The Swede is producing within a side that is struggling, and that shows star quality. Ibrahimovic is extraordinarily on course to become the club's top goal scorer over the last two season, despite only being in his ninth month at Old Trafford.
Quite simply, where would Manchester United be without Zlatan?
The answer to that question, is eighth. The Swede's goals have won 12 points this season for Mourinho's men, as Zlatan's form has propelled a stumbling Manchester United into top four contention. Only Diego Costa boasts a better Premier League points return.
Zlatan Ibrahimovic is the oldest player in Premier League history to score 17+ goals in a single campaign.
Benjamin Button. ➡️ pic.twitter.com/bGVJfLuYwR
— Squawka Football (@Squawka) April 13, 2017
With 28 goals in all competitions, Zlatan's influence has extended beyond the Premier League. His double in the League Cup Final delivered Mourinho's first silverware as the Red Devils' boss, and with five goals and three assists in the Europa League Zlatan is on course to deliver that prize as well.
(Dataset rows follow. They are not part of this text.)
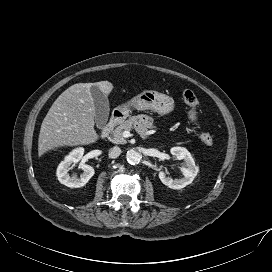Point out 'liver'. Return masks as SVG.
<instances>
[{"label":"liver","instance_id":"liver-1","mask_svg":"<svg viewBox=\"0 0 272 272\" xmlns=\"http://www.w3.org/2000/svg\"><path fill=\"white\" fill-rule=\"evenodd\" d=\"M93 85L106 96L113 90V84L109 81L77 83L54 101L41 125L39 157L54 148L88 145L98 140L94 129L95 104L90 91Z\"/></svg>","mask_w":272,"mask_h":272}]
</instances>
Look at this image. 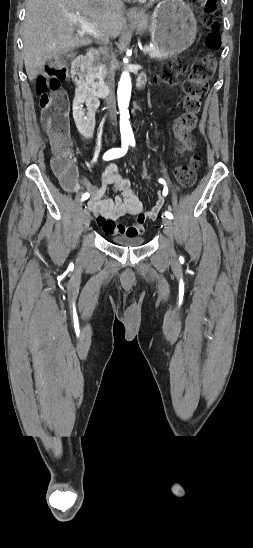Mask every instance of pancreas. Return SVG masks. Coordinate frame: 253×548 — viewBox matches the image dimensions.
Returning <instances> with one entry per match:
<instances>
[{
  "label": "pancreas",
  "mask_w": 253,
  "mask_h": 548,
  "mask_svg": "<svg viewBox=\"0 0 253 548\" xmlns=\"http://www.w3.org/2000/svg\"><path fill=\"white\" fill-rule=\"evenodd\" d=\"M148 54L151 58L154 59H167L173 56V54L166 52L157 46H153L152 49L148 51ZM88 73L93 85L99 86L100 84H102L105 70L101 63L97 62L91 64L88 68ZM94 80H97L98 82H94Z\"/></svg>",
  "instance_id": "cf45deb5"
}]
</instances>
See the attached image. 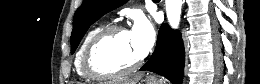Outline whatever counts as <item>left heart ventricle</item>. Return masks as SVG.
I'll return each instance as SVG.
<instances>
[{
    "label": "left heart ventricle",
    "mask_w": 260,
    "mask_h": 84,
    "mask_svg": "<svg viewBox=\"0 0 260 84\" xmlns=\"http://www.w3.org/2000/svg\"><path fill=\"white\" fill-rule=\"evenodd\" d=\"M139 58L130 32H122L101 43L95 55V64L102 70L122 69Z\"/></svg>",
    "instance_id": "obj_1"
}]
</instances>
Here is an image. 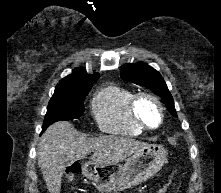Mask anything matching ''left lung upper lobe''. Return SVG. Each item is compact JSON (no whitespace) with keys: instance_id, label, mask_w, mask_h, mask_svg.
<instances>
[{"instance_id":"5c2ea615","label":"left lung upper lobe","mask_w":221,"mask_h":193,"mask_svg":"<svg viewBox=\"0 0 221 193\" xmlns=\"http://www.w3.org/2000/svg\"><path fill=\"white\" fill-rule=\"evenodd\" d=\"M120 76L123 80L144 86L160 96L169 112L177 117L171 93L158 71L144 63L127 64L121 66Z\"/></svg>"}]
</instances>
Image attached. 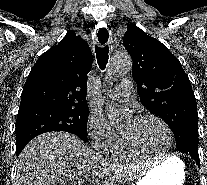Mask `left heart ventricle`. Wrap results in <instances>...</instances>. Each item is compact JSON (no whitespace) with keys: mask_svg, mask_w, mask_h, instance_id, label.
<instances>
[{"mask_svg":"<svg viewBox=\"0 0 207 185\" xmlns=\"http://www.w3.org/2000/svg\"><path fill=\"white\" fill-rule=\"evenodd\" d=\"M132 144L138 150L158 154L165 151L168 145L166 132L155 120H129L124 129Z\"/></svg>","mask_w":207,"mask_h":185,"instance_id":"b2bd125f","label":"left heart ventricle"}]
</instances>
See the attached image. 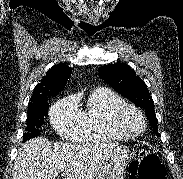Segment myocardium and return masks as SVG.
Masks as SVG:
<instances>
[{
    "mask_svg": "<svg viewBox=\"0 0 183 179\" xmlns=\"http://www.w3.org/2000/svg\"><path fill=\"white\" fill-rule=\"evenodd\" d=\"M128 111L135 112L141 119L142 126H141V129L139 131H137V132H134V133L128 132L122 126V119H123L124 115ZM110 124H111V127L113 128V130L117 134L122 136L123 138H134V137H137V136L141 135L145 131L146 126H147L145 115L143 114L141 109L138 108L137 106H135L133 104H129V103H124V104L118 106L112 112L111 117H110Z\"/></svg>",
    "mask_w": 183,
    "mask_h": 179,
    "instance_id": "f54148a6",
    "label": "myocardium"
}]
</instances>
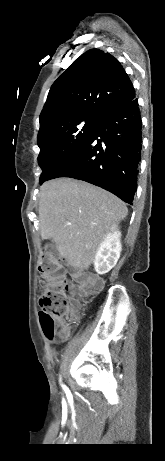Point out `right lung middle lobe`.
I'll list each match as a JSON object with an SVG mask.
<instances>
[{
	"label": "right lung middle lobe",
	"mask_w": 165,
	"mask_h": 461,
	"mask_svg": "<svg viewBox=\"0 0 165 461\" xmlns=\"http://www.w3.org/2000/svg\"><path fill=\"white\" fill-rule=\"evenodd\" d=\"M99 118L80 116L59 121L37 137L40 147L38 164L42 168L40 184L78 150L96 129Z\"/></svg>",
	"instance_id": "obj_1"
}]
</instances>
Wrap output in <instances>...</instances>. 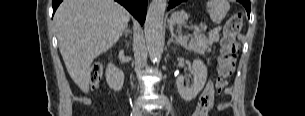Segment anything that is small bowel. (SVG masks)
Returning <instances> with one entry per match:
<instances>
[{
    "mask_svg": "<svg viewBox=\"0 0 305 116\" xmlns=\"http://www.w3.org/2000/svg\"><path fill=\"white\" fill-rule=\"evenodd\" d=\"M215 92L214 86L211 80L207 82L205 85L200 97L199 101L196 105V108L192 114V116H208L210 110L215 105ZM227 107V104H219V110H223Z\"/></svg>",
    "mask_w": 305,
    "mask_h": 116,
    "instance_id": "c3829d8e",
    "label": "small bowel"
}]
</instances>
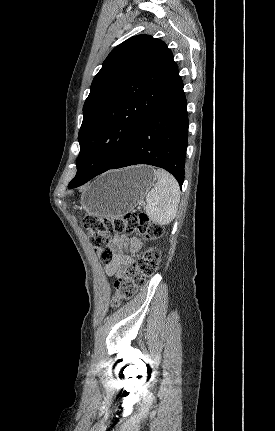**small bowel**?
Masks as SVG:
<instances>
[{
  "label": "small bowel",
  "mask_w": 275,
  "mask_h": 431,
  "mask_svg": "<svg viewBox=\"0 0 275 431\" xmlns=\"http://www.w3.org/2000/svg\"><path fill=\"white\" fill-rule=\"evenodd\" d=\"M140 244L136 238L129 241L124 235H115L111 242L113 258L105 267L106 274L110 277H120L124 273L125 267L131 263L130 257L125 253L126 246L129 245L131 250H137Z\"/></svg>",
  "instance_id": "obj_1"
}]
</instances>
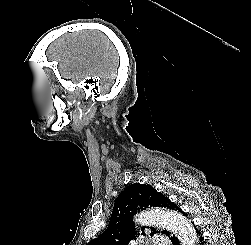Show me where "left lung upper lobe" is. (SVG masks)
<instances>
[{
  "mask_svg": "<svg viewBox=\"0 0 251 245\" xmlns=\"http://www.w3.org/2000/svg\"><path fill=\"white\" fill-rule=\"evenodd\" d=\"M149 207H164L179 211V206L171 202L166 196L157 192L146 184H131L117 198L107 229L87 245H128L136 238L137 233L133 223V215ZM144 235V227L141 228ZM151 236L154 233L167 235L169 231H157L151 227ZM139 235V234H138Z\"/></svg>",
  "mask_w": 251,
  "mask_h": 245,
  "instance_id": "obj_1",
  "label": "left lung upper lobe"
}]
</instances>
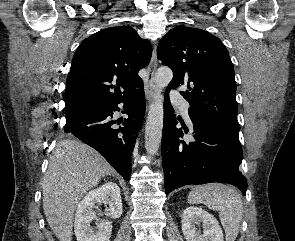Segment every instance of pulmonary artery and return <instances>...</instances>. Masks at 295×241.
I'll return each instance as SVG.
<instances>
[{"mask_svg":"<svg viewBox=\"0 0 295 241\" xmlns=\"http://www.w3.org/2000/svg\"><path fill=\"white\" fill-rule=\"evenodd\" d=\"M170 96H171L172 102L178 108H180L185 118L189 119V115H188L189 103L176 91L171 92Z\"/></svg>","mask_w":295,"mask_h":241,"instance_id":"pulmonary-artery-1","label":"pulmonary artery"}]
</instances>
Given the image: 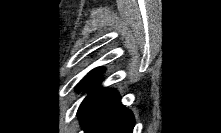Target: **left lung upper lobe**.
<instances>
[{"instance_id": "left-lung-upper-lobe-1", "label": "left lung upper lobe", "mask_w": 221, "mask_h": 133, "mask_svg": "<svg viewBox=\"0 0 221 133\" xmlns=\"http://www.w3.org/2000/svg\"><path fill=\"white\" fill-rule=\"evenodd\" d=\"M103 72L101 67L95 68L86 77V80L78 86V90H81L88 85H90L94 80H96Z\"/></svg>"}]
</instances>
If Manchester United do qualify for the Champions League, whether it be the via the top four or the Europa League, it will be thanks to Zlatan.
However, the former PSG man is about far more than goals. He is one of the ultimate big game players in the Didier Drogba mould, a born winner that brings calm to the rest of the team.
"Who's the best striker in the league?"
Zlatan: "Lukaku's good & Aguero."
Zlatan: "Lions don't compare themselves to humans." pic.twitter.com/oFe99YKf9u
— Footy Accumulators (@FootyAccums) April 4, 2017
Even when Manchester United were drawing 2-2 against Southampton in the League Cup Final there was an inevitable sense about what would happen. There was never any real reason to panic, as the Saints missed chance after chance, it was as if everyone new Zlatan would fix it. He may have left it later than most United fans would have liked, but he decided the match.
With both Chelsea and Tottenham still to play in the run in would be of no surprise if Zlatan decided the title as well.
Many will argue that he has not catapulted United into a title race they should be in, but it is important to realise he has single-handedly put them in a top four battle they shouldn't be anywhere near.